--- What is needed ---
Look through the entries below and report every line that has "Preis".

--- Data ---

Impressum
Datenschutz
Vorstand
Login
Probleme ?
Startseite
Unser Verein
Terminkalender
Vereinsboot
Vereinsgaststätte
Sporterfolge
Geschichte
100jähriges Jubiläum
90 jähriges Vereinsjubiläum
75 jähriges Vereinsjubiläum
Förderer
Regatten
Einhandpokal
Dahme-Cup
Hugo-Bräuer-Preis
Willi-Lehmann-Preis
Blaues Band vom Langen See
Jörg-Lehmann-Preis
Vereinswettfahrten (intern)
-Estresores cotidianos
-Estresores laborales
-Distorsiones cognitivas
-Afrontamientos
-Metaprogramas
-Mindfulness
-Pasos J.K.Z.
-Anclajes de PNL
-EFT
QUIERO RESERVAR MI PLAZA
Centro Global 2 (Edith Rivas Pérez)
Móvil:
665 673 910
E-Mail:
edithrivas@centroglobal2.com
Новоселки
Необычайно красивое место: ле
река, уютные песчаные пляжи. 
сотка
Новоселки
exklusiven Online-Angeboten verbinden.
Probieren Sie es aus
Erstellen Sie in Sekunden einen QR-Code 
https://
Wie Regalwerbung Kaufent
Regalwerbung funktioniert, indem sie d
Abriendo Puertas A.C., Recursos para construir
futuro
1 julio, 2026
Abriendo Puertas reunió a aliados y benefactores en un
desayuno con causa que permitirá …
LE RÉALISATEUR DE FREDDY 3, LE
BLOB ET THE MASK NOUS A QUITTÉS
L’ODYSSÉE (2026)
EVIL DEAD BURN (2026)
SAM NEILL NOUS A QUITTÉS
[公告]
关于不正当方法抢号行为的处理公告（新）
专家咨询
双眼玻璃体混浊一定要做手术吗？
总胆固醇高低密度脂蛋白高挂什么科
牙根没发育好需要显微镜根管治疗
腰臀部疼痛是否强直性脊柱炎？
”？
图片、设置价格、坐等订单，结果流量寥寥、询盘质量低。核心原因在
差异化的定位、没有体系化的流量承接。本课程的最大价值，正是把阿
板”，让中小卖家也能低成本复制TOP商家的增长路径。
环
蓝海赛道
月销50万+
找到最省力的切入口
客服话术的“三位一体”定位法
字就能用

--- Output for this task ---
Hugo-Bräuer-Preis
Willi-Lehmann-Preis
Jörg-Lehmann-Preis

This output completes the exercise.